I was looking at the Menger Sponge earlier, and I realized it has a neat property:
Let x, y, and z be spatial dimensions, each between 0 and 1 (inclusive.) Express them as ternary floating point numbers. (x,y,z) belongs to the interior if and only if none of them contain the digit 1.
If you operate in ternary from the outset, you can 'immediately' tell if (x,y,z) is included in the interior - but in general you still have to examine n digits to gain just as much precision. If all three variables are rational, you have only a finite number of digits to examine - maybe it's possible to take advantage of that?
Anyway, I'm almost certain that the Mandelbrot set can't be pinned down with a closed form, or anything that can be described as 'chaotic'. Are there any that can? If so, what distinguishes them from those that can't?
I get the feeling I'm on the verge of running into a whole field of mathematics - maybe real/complex analysis? I just don't have the experience to recognize it when I see it.
Edit - maybe with the Menger Sponge, the remaining 2 ternary digits (0 and 2) can still occur without repeating, which makes them irrational, so a closed form would have to take infinitely many digits into account. Am I looking in the right direction?
Your observation is incorrect. The set of points $(x,y,z)$ where none of them have $1$ in ternary expansion is the product of three Cantor sets.
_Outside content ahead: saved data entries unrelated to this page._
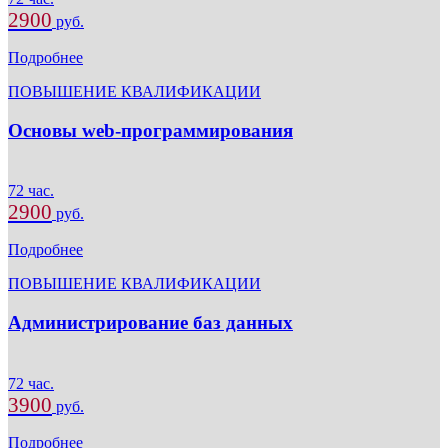
2900
руб.
Подробнее
ПОВЫШЕНИЕ КВАЛИФИКАЦИИ
Основы web-программирования
72 час.
2900
руб.
Подробнее
ПОВЫШЕНИЕ КВАЛИФИКАЦИИ
Администрирование баз данных
72 час.
3900
руб.
Подробнее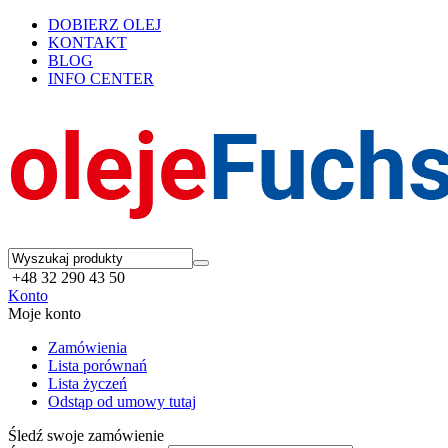
DOBIERZ OLEJ
KONTAKT
BLOG
INFO CENTER
+48 32 290 43 50
Konto
Moje konto
Zamówienia
Lista porównań
Lista życzeń
Odstąp od umowy tutaj
Śledź swoje zamówienie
This is a rather small subset of the Menger sponge: it has smaller dimension, and is totally disconnected.
You can still describe the Menger sponge in terms of ternary expansions, but they have to be considered together. To see why, begin with the simpler case of the Sierpinski carpet.
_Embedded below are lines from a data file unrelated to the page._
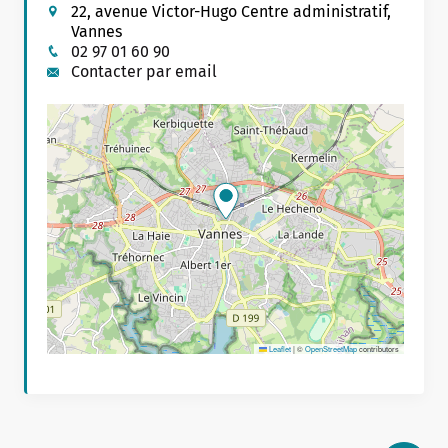
22, avenue Victor-Hugo Centre administratif,
Vannes
02 97 01 60 90
Contacter par email
Leaflet
|
©
OpenStreetMap
contributors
Yes, some fractals have neat expressions in coordinates than others, while others, like Mandelbroit set and Julia sets, do not. I'm not sure this means one is somehow more complex than the other: it's just that certain tools are better suited for certain objects and not for others. For example, it's easy to find the logarithmic capacity of the Julia set of a polynomial, while for the standard Cantor set this is quite a challenge.